Fed raises target range for federal funds rate to 2% to 2.25%
SAN JUAN – The Federal Reserve said Wednesday that information it received since the Federal Open Market Committee met in August indicates that the U.S. labor market continued to strengthen and that economic activity has been rising at a strong rate, according to a release issued
“Job gains have been strong, on average, in recent months, and the unemployment rate has stayed low. Household spending and business fixed investment have grown strongly. On a 12-month basis, both overall inflation and inflation for items other than food and energy remain near 2 percent. Indicators of longer-term inflation expectations are little changed, on balance,” the release reads.
Seeking to foster employment and price stability, the committee expects that further gradual increases in the target range for the federal funds rate “will be consistent with sustained expansion of economic activity, strong labor market conditions, and inflation near the Committee’s symmetric 2 percent objective over the medium term. Risks to the economic outlook appear roughly balanced.”

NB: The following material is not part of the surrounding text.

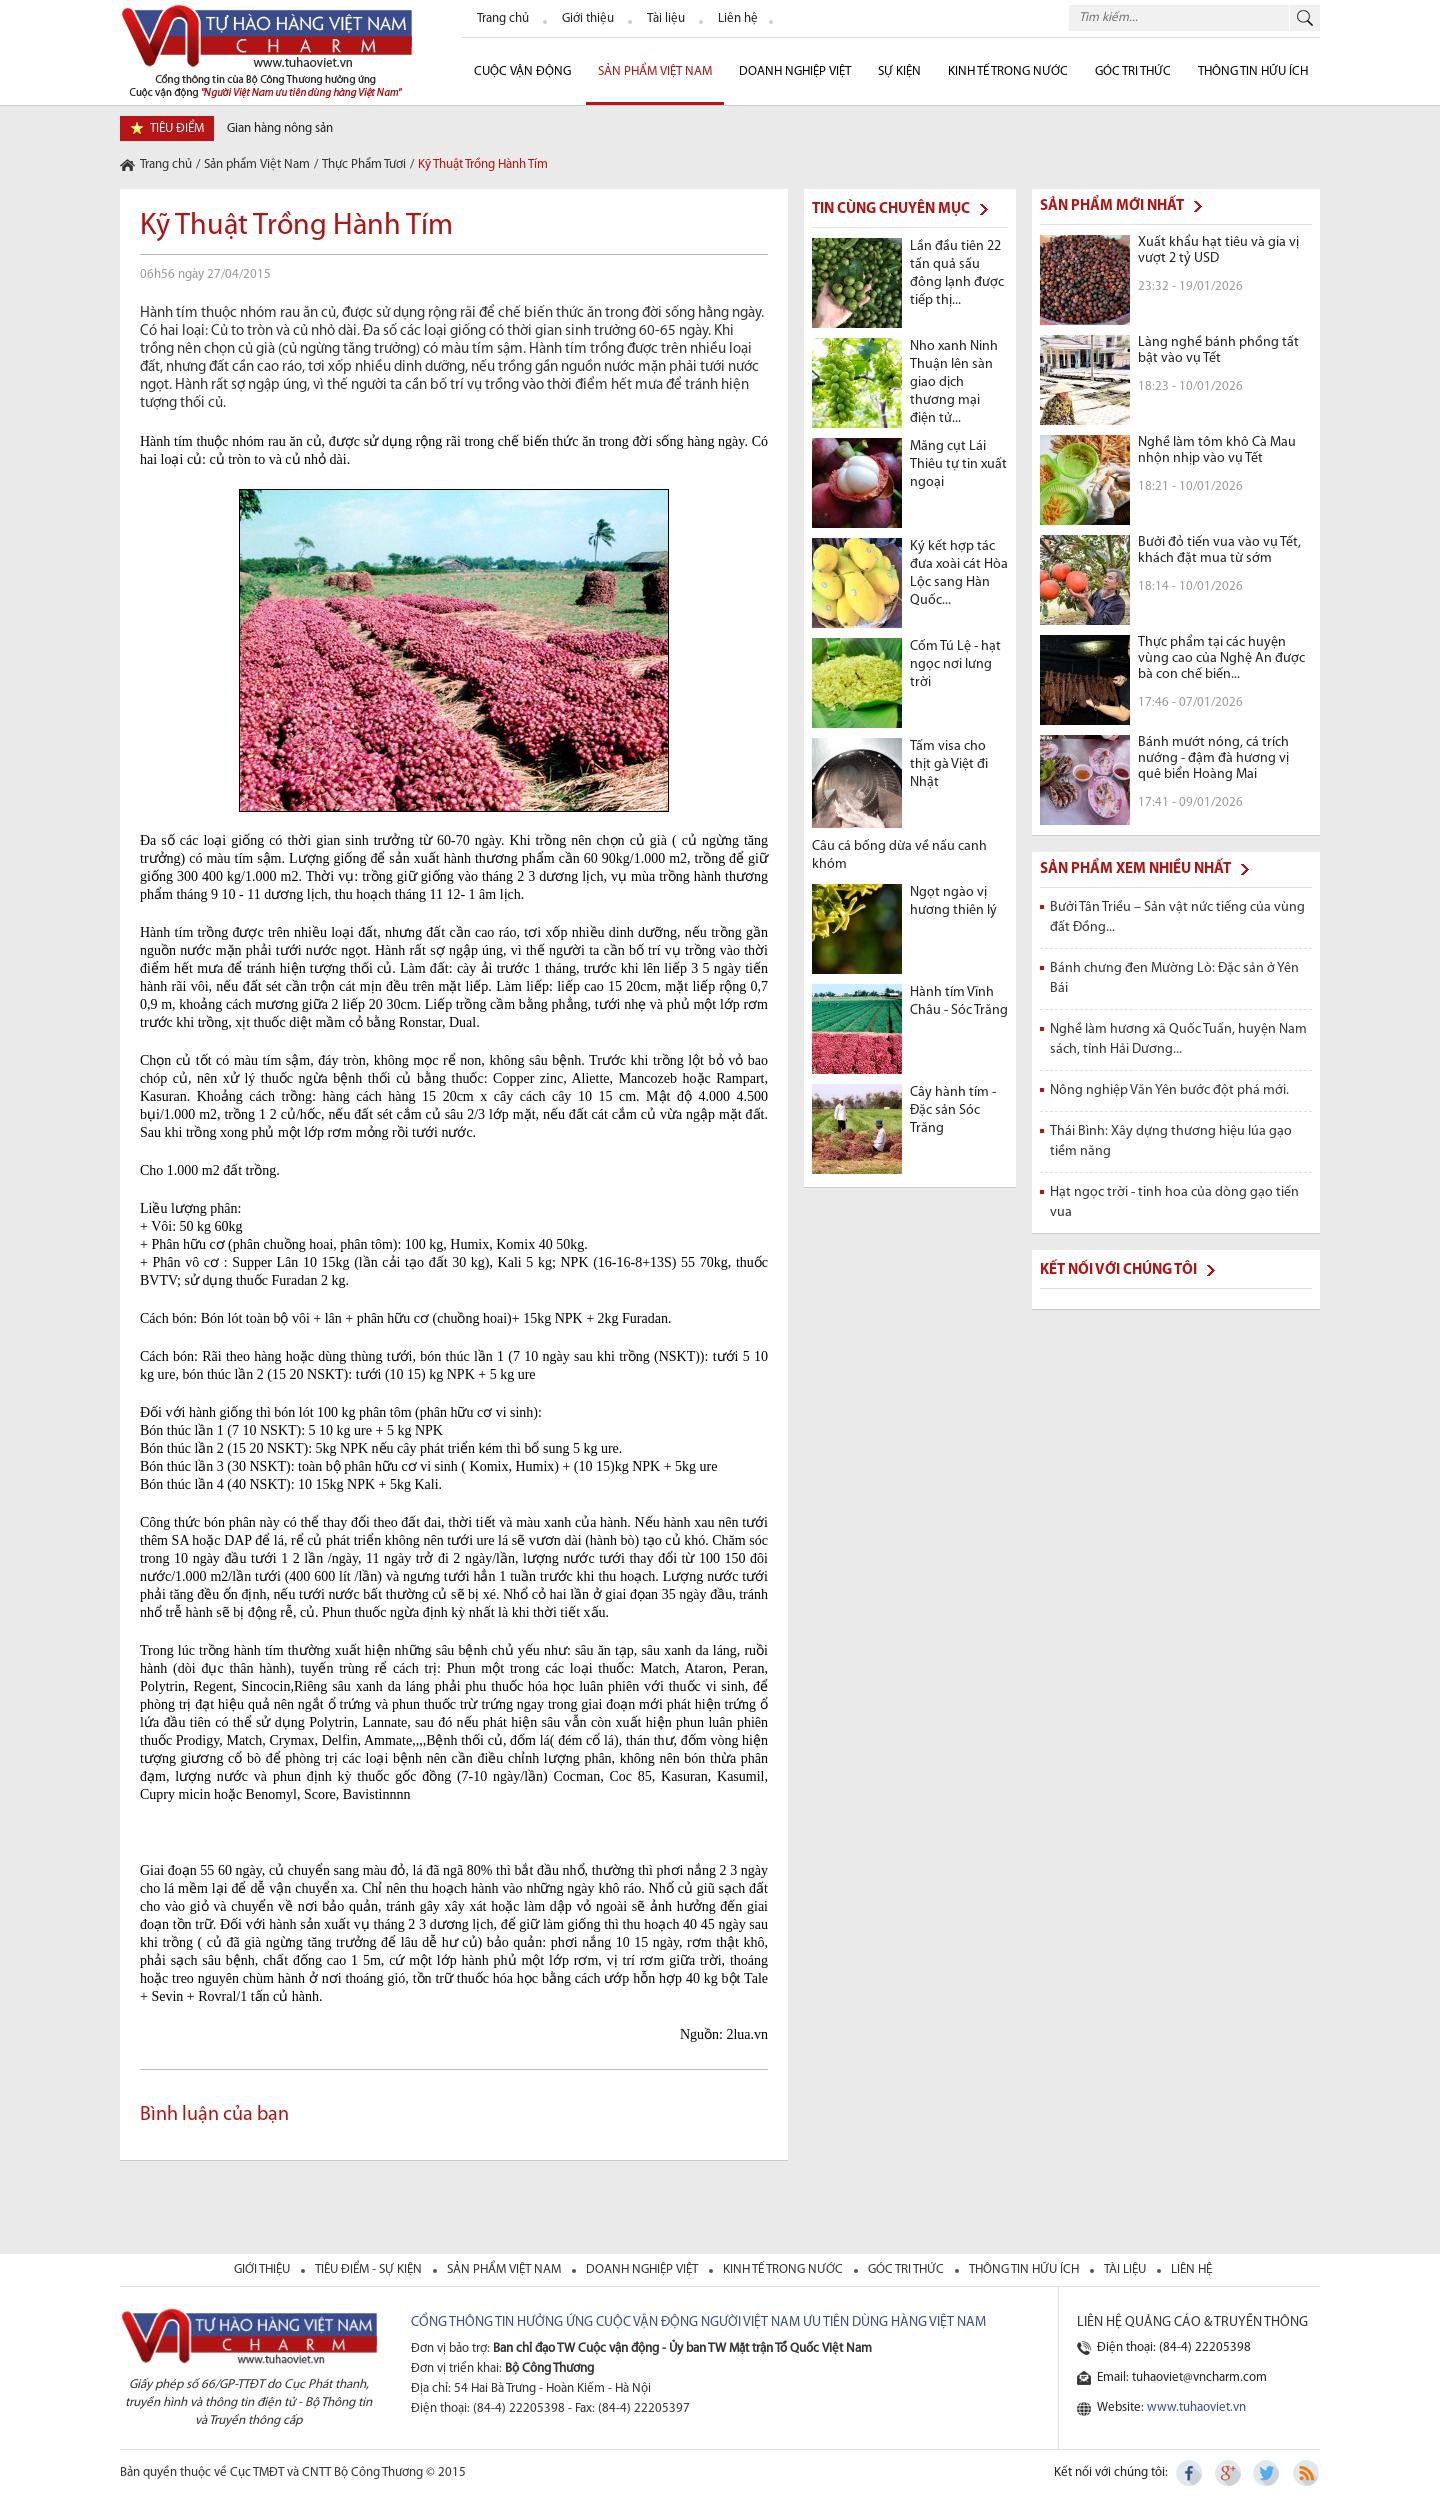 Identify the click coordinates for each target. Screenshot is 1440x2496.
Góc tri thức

The committee raised the target range for the federal funds rate to 2 to 2-1/4 percent.
In determining the “timing and size of future adjustments to the target range for the federal funds rate, the Committee will assess realized and expected economic conditions relative to its maximum employment objective and its symmetric 2 percent inflation objective.”
Its assessments take into account such information as labor market conditions, inflation pressures and expectations, and financial and international developments.
This is the third time the Fed raises the key rate this year. Chairman Jerome Powell forecasted another rate hike before the end of the year and predicted it will continue to tighten credit for the next couple of years to address inflation.